Силы северному владыке было явно не занимать. Этот сундучок сам по себе смотрелся весьма увесистой игрушкой, а с валунами внутри так и вовсе казался мне неподъемным — удивительно даже, как от такого груза окончательно не разорвалась испещренная прорехами ткань. Однако, оглядывая плечистую фигуру Ласа, можно было с уверенностью сказать, что столь дородный муж без труда коровью тушу на шею взвалит и не всхлипнет, чего там какой-то стальной ящик.

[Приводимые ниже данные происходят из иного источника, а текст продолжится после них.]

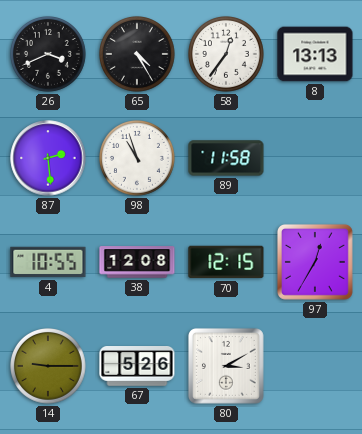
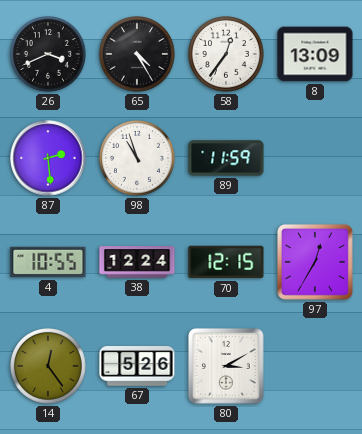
8: 13:13 -> 13:09
89: 11:58 -> 11:59
38: 12:08 -> 12:24
14: 9:15 -> 12:24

На тут же последовавшие предложения помощи со стороны гвардии, владыка уверенно-спокойным тоном отказал.

Щетинистый воин, слегка пихнув меня под лопатку и скомандовав идти, нога в ногу с товарищем повел мое, с трудом ворочавшее ногами от нагрянувшей хвори, тело наружу.

* * *

Дабы миновать раздольные герцогские владения, потребовалось немало времени. Вдобавок, сам Дориан Лас ступал неспешно, как-то по-отечески оглядывая роскошный простор. Иногда он останавливался, касался воды в фонтанах, нюхал яркие цветочные бутоны, прислушивался к доносившемуся невесть откуда глухому кукареканью и хрюканью, отряхивал от жухлой листвы выстриженные из кустов скульптуры. Несмотря на то, что на спине его висел весьма увесистый мешок, герцог, видно, отнюдь не смущался грузу и спешил его сбрасывать. Создавалось впечатление, будто Ласу было совсем не в тягость минуту-другую потаскать тяжеловесную груду камней и железа. Впрочем, и назвать владыку севера хилым язык совсем не поворачивался.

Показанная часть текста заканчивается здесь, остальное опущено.